The founder of Lotus, Chapman was an extraordinary man. He is remembered as arguably the greatest and most original racing car designer of all time, who, when he wasn’t designing, found the money and ran the team. Before committing his future to the running of Lotus he had shown considerable flair as a driver, and it was probably only his concentration on the development of his team that prevented him becoming a successful Formula One driver. Chapman was also the man who brought commercial sponsorship to Formula One. He died from a heart attack in 1982 when he was only 54. With his lightning-quick mind, Chapman often left those around him bewildered and his impatience with lesser intellects occasionally boiled over. He could be utterly charming, but his track record also revealed him to be absolutely ruthless when necessary.

Enzo Ferrari


Founder of the colossus of a racing team that carries his name to this day, Enzo Ferrari died at the age of 90 in 1988 when he was still in charge of the team. Ferrari began as a moderately successful race driver in the 1920s but made more of a reputation as a general “fixer” for the Alfa-Romeo team, then one of the top teams of Grand Prix racing. His influence was directly responsible for bringing that team the brilliant mix of designers and technicians who brought it much glory.
For a time, Scuderia Ferrar – the name of the team Enzo founded – became the official competition arm of Alfa-Romeo, but the two went their separate ways just before World War II. The first Grand Prix Ferrari appeared in 1948 and was winning major Grands Prix by the following year. The team took its first World Championship in 1952 and has been winning them on and off ever since. Enzo remained as boss of the team even after Fiat bought the company in 1968.
Ferrari the man was autocratic and ascribed his success to “a flair for the agitation of men.” He would often set one engineer or driver against another, believing this was the way to get their best efforts. He rarely got close to his drivers but made occasional exceptions.

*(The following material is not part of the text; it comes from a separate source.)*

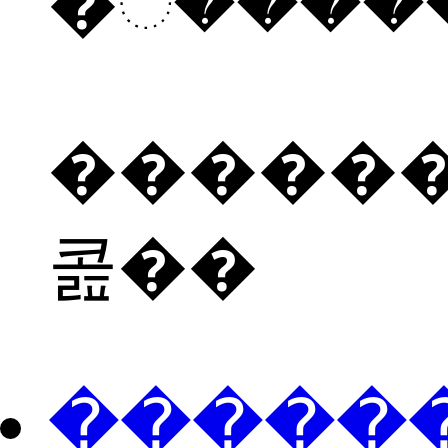
������
콢��
���ֻ��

The sponsor boss – a rarity


Because he is providing the money you might assume that the sponsor has a big say in how the team is run. In nearly every case, you’d be wrong. Sponsors typically hand over the money in exchange for certain guaranteed rights such as the use of team images in their advertising, an agreed number of days of exclusive access to the team drivers for any promotional events the sponsors want to do, hospitality for the sponsors and their guests at the races, an agreed amount of the sponsors’ livery on the cars and team clothing, and so on. But these rights almost never extend to a say in the running of the team which is left to those best qualified for the job: the team boss and his directors.
Certain exceptions exist, however. Sometimes the sponsors are the car manufacturers who, in addition to supplying an independent team’s engines, also make a contribution to the team’s budget. Manufacturers tend to have more of a say in key technical decisions and even sometimes driver choice. Another exception is when the sponsor becomes the team owner. This situation occurred when the Benetton clothing empire progressed from sponsoring a team to buying it outright. Another example is BAR (British American Racing), which was set up from the start with the tobacco company British American Tobacco as the majority shareholder. Although representatives of the tobacco company don’t specify what angle they’d like the cylinder “vee” of the engine or the shape of the sidepods to be, they ultimately decide who does make these choices.